Sean Poole, director of international programs at Invisible Children, has spent the past few years working with child soldiers in neighboring Uganda and says the reintegration of child soldiers into their communities is a difficult, complex process that requires intensive support.

“It’s a sobering experience when these individuals come out of the bush where they have usually spent more than half their lives,” he says. “They need more than just medicine and education. They didn’t have a normal childhood, so they need to be able to re-create some of the rituals that are part of that.”

Whether it’s simply playing football regularly with friends or going to church on Sundays, children hugely benefit from everyday routines, says Poole.

The government doesn’t have the resources to heal the economic and social wounds of the decades-long civil war, which analysts say might be exacerbated by the current political turmoil. So it’s left to a handful of international organizations to provide psychosocial support to the affected communities.
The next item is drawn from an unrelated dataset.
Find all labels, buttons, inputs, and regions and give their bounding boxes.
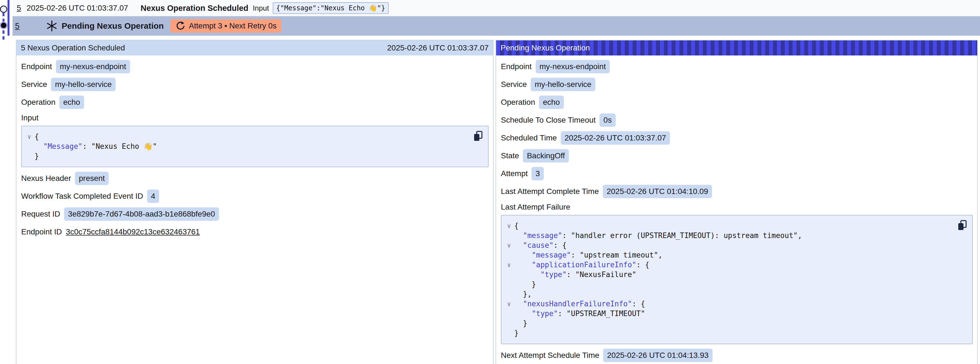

“Children who come back from an armed group usually suffer from intense stigma, especially girls,” says Isabelle Guitard, director of programmes at Child Soldiers International (CSI). The organization works to reduce stigmatization by raising awareness among communities and providing mediation between former child soldiers and their families and religious leaders.

“Anything that boosts community dialogue and participation is an effective method of reintegrating former child soldiers into society – as well as preventing further child recruitment,” says Guitard. “We need to make communities understand that it wasn’t the choice of these children to be part of the conflict.”

Sophie and Marie know they may never be able to return to the lives they had before they were taken by the rebels. Both suffered sexual abuse and witnessed killings while they were living with armed groups.

So they settle for appreciating anything – not matter how small – that makes them feel like “normal” people. For Sophie, it’s singing. “I love singing at the church,” she says. “I just pray that no other girl sees what I have seen.”

Some of the names have been changed to protect the girls’ identities.

This story was reported with the support of an African Great Lakes Fellowship from the International Women’s Media Foundation.